TRY IT:
Up to and including the line that holds "Tiancai Xing, Xue", print the data exactly from its first line; do not print the pictures.
DATA SHOWN Start Marker
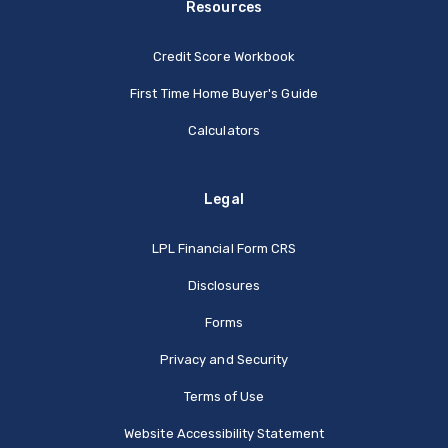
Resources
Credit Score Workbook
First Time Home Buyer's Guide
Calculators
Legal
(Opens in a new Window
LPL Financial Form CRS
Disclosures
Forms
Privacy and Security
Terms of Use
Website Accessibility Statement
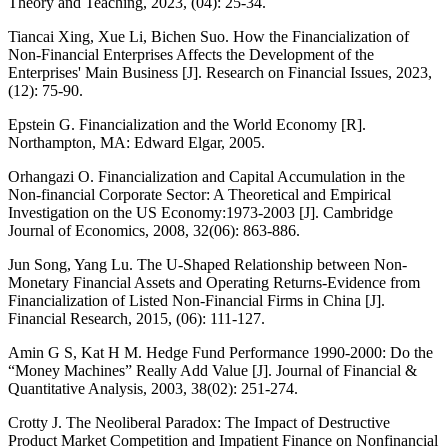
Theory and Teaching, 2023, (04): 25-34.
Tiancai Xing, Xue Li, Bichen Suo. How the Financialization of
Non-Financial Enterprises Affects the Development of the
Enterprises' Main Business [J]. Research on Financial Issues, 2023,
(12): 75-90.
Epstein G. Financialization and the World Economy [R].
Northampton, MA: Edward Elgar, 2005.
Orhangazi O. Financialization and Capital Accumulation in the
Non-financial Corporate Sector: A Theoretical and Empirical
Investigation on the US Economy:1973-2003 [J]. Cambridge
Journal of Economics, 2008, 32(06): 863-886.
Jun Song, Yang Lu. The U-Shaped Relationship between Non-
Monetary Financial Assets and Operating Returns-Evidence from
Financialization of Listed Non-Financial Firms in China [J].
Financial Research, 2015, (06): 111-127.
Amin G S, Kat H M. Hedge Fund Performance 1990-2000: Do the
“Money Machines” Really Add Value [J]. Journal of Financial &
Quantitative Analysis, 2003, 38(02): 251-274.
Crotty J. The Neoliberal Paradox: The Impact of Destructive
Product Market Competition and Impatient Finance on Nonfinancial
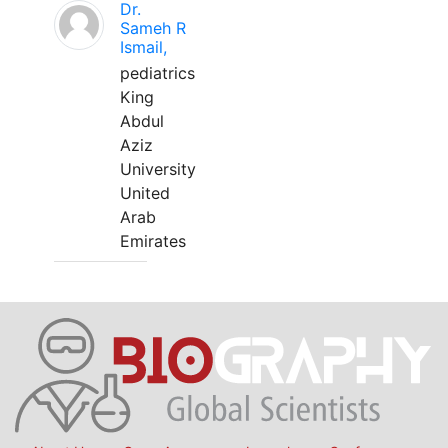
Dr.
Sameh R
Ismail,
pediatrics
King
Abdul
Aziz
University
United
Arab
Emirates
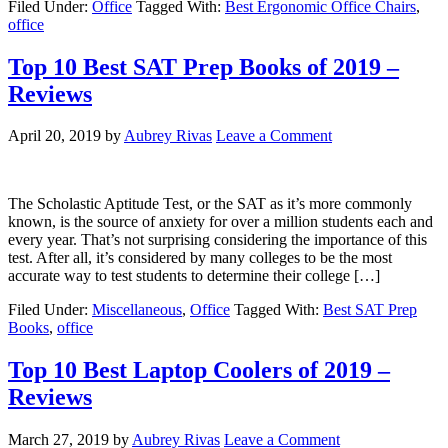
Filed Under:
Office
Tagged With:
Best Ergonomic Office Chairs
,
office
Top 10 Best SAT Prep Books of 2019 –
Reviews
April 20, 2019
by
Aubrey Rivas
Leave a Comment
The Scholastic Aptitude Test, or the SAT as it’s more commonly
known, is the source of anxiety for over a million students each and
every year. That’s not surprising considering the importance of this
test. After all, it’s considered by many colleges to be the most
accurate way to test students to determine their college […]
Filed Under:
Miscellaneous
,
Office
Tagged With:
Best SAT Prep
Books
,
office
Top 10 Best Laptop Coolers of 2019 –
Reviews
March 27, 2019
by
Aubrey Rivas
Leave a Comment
DATA SHOWN End Marker
THE ANSWER:
Resources
Credit Score Workbook
First Time Home Buyer's Guide
Calculators
Legal
(Opens in a new Window
LPL Financial Form CRS
Disclosures
Forms
Privacy and Security
Terms of Use
Website Accessibility Statement
Theory and Teaching, 2023, (04): 25-34.
Tiancai Xing, Xue Li, Bichen Suo. How the Financialization of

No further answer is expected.